Nom officiel : République de Trinité-et-Tobago

Carton de situation - Trinité-et-Tobago
Drapeau de Trinité-et-Tobago
Drapeau de Trinité-et-Tobago

État insulaire le plus méridional des Petites Antilles, Trinité-et-Tobago est située à proximité du Venezuela (Trinité est séparée de la côte vénézuélienne par la bouche du Dragon et le golfe de Paria).
Trinité-et-Tobago est membre du Commonwealth.
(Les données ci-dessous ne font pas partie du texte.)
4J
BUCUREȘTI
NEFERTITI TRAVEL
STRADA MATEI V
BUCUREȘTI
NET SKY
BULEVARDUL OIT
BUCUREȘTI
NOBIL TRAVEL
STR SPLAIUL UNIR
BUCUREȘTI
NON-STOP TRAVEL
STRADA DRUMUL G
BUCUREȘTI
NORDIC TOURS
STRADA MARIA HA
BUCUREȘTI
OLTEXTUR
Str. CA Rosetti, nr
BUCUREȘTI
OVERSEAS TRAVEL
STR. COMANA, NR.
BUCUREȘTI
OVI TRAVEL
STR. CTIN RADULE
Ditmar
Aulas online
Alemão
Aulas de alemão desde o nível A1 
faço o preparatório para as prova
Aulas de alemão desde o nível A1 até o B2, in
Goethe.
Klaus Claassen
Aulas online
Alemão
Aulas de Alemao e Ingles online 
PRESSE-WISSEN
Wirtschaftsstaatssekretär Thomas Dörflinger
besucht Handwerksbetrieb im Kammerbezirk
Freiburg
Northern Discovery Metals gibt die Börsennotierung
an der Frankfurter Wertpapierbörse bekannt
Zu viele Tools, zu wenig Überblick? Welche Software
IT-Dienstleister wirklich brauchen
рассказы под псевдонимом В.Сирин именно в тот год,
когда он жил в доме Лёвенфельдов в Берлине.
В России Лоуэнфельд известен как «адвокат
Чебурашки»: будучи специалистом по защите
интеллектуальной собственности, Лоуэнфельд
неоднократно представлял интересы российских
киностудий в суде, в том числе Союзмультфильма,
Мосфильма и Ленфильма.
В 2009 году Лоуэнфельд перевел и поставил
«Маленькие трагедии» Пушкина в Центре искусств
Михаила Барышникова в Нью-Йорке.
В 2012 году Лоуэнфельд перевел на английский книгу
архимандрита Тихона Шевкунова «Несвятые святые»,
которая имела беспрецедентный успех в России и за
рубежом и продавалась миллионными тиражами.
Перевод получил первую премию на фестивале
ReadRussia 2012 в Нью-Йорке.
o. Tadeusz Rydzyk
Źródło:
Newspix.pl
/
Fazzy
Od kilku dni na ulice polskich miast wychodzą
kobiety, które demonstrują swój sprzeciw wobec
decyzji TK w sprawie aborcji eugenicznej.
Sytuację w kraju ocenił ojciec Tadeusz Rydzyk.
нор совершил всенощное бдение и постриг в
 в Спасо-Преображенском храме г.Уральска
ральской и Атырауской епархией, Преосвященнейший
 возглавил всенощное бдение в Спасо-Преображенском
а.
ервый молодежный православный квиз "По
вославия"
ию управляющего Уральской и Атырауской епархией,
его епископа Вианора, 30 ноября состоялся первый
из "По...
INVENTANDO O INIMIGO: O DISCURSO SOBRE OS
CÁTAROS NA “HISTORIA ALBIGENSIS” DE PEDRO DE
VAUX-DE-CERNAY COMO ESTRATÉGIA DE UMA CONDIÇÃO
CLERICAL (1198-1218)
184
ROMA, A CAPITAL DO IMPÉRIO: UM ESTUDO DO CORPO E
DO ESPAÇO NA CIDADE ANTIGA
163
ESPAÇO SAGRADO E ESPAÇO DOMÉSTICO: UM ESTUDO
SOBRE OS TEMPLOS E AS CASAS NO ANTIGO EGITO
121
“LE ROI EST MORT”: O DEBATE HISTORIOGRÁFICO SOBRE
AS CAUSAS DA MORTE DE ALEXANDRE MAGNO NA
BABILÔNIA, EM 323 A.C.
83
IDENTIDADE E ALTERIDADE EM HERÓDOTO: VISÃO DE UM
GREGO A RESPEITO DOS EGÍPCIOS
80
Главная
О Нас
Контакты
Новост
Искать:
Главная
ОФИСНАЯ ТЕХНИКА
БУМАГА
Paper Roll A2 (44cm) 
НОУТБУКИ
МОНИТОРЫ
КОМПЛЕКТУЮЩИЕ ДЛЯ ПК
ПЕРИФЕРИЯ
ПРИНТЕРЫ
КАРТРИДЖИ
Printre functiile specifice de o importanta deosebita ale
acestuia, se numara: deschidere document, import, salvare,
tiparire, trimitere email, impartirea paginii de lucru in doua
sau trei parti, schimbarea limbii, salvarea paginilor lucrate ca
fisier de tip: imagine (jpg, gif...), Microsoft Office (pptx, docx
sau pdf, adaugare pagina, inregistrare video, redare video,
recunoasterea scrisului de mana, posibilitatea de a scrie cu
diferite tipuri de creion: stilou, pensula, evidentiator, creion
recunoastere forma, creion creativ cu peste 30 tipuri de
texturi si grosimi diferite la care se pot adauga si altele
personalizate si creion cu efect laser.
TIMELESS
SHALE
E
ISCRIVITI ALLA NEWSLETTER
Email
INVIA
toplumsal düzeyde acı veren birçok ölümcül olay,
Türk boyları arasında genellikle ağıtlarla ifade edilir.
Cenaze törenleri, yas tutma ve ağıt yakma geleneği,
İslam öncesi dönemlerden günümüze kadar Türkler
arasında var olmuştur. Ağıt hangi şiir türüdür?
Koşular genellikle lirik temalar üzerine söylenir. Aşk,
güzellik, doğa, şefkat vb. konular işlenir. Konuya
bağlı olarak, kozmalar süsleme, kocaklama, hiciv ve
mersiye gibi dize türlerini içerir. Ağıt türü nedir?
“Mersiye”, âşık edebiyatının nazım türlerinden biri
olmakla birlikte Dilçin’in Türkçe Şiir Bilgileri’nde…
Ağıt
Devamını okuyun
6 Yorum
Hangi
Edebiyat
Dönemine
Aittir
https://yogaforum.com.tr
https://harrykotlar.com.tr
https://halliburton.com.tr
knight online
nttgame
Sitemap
  • Superficie : 5 128 km2
  • Nombre d'habitants : 1 341 000 (estimation pour 2013)
  • Nom des habitants : Trinidadiens
  • Capitale : Port of Spain
  • Langue : anglais
  • Monnaie : dollar de Trinité-et-Tobago
  • Chef de l'État : Anthony Thomas Aquinas Carmona
  • Chef du gouvernement : Keith Rowley
  • Nature de l'État : république à régime parlementaire
  • Constitution :
    • Adoption : 1er août 1976
Pour en savoir plus : institutions de la Trinité-et-Tobago

GÉOGRAPHIE

1. Le milieu naturel

L'État est composé de deux îles : la Trinité (4 827 km2, 96 % de la population totale et une proportion encore plus élevée de la richesse nationale) et Tobago, située à 35 km au nord-est de sa grande voisine avec des ressources très limitées, mais un potentiel touristique bien exploité.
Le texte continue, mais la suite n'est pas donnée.